It is Agency style that clients at once address even senior personnel by the first name; the unspoken premise is that the client and the professional who is designing promotion of what the client wants to sell are in partnership rather than the calculated relation of hire and pay. Berenice: this one has a manner of treating the client as an equal in the flair, the style of campaign she is planning, no matter how obvious it is that the client has no such faculties of his or her own. This ‘Berenice’ somehow conveys assurance that the campaign is an inside job, she’s part of the client’s company advancing itself. Her smart asides on public taste, and endearing swift movements indicting her own, her small pauses, notation in the brand jingle of advertising-agency-client dialogue, to mark sensitive understanding when the client wavers a doubt. . .

All these that had come to her spontaneously now seemed a professional technique. It could be produced while the one to whom her real responses should be directed was shut away, not only in some physical place, but from any part in the daily, nightly existence of herself and the child. The child: as if the child and the life that he represented were all that there had been in the complex one of a man and a woman? Responses cut and dangling. How could it take an illness to do this? That’s all, just an illness. She had not needed, while jesting or expertly elaborating on serious matters appealing to the shrewdness of clients, to think of him when he was off in his wilderness, passionate as he was to be there; she some­how could not, in need now, summon ability to think of him as he was in the room made a confinement in the house of oc­casional family gatherings. Even his voice on the telephone, what did it convey of where he was, what he was. Even the afternoon visits in that other wilderness between them, his childhood garden, where the tension in him at the pain of her being there and not there for him made her feel she was in control of another’s mind, not herself, in another time.
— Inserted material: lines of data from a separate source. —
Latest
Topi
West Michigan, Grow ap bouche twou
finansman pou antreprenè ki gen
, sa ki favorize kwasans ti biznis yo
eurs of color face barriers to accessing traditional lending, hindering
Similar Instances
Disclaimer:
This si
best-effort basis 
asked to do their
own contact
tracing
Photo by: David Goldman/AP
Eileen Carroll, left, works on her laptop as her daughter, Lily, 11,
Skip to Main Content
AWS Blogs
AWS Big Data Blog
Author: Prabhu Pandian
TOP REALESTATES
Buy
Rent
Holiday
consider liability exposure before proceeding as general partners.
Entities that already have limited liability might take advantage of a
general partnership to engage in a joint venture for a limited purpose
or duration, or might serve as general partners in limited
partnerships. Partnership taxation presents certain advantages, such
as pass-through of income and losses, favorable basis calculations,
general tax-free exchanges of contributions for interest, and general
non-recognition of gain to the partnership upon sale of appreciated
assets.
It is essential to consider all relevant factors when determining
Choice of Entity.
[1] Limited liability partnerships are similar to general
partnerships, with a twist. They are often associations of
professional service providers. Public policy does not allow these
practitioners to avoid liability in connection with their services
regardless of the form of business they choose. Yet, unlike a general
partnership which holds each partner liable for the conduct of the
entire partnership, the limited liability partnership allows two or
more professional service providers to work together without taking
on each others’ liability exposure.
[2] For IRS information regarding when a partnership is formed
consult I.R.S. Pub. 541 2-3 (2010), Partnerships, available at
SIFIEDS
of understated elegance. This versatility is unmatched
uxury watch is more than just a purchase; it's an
She hears herself convincing sceptical clients with enthu­siastic voice, fan-spread hands winking magenta fingernails, bracelets sliding back on rather beautiful forearms, of the in­telligence of her plan of action. From the most dourly resist­ant of them she drew admiration to be read in the relaxation of face muscles although they continued to let their sidekicks do the questioning. In-house, between consultations with clients, there was the usual bantering and exchange of pri­vate views on their idiosyncrasies—Agency gossip with col­leagues, several of whom were black, now, in the Agency’s policy of self-interest showing conformation to Affirmative Action (some clients came from new black-owned compa­nies), young women indistinguishable in their styles of dress and vocational jargon, except for the colour of their skin and elaborate arrangements of their hair. Only a select few of her colleagues knew the details of what had happened to that rather dishy man of hers who was always off in the bush sav­ing the planet. Disaster is private, in its way, as love is. Other people will be pruriently curious (love-matters) or trivialise with their syrup of sympathy (matters of disaster).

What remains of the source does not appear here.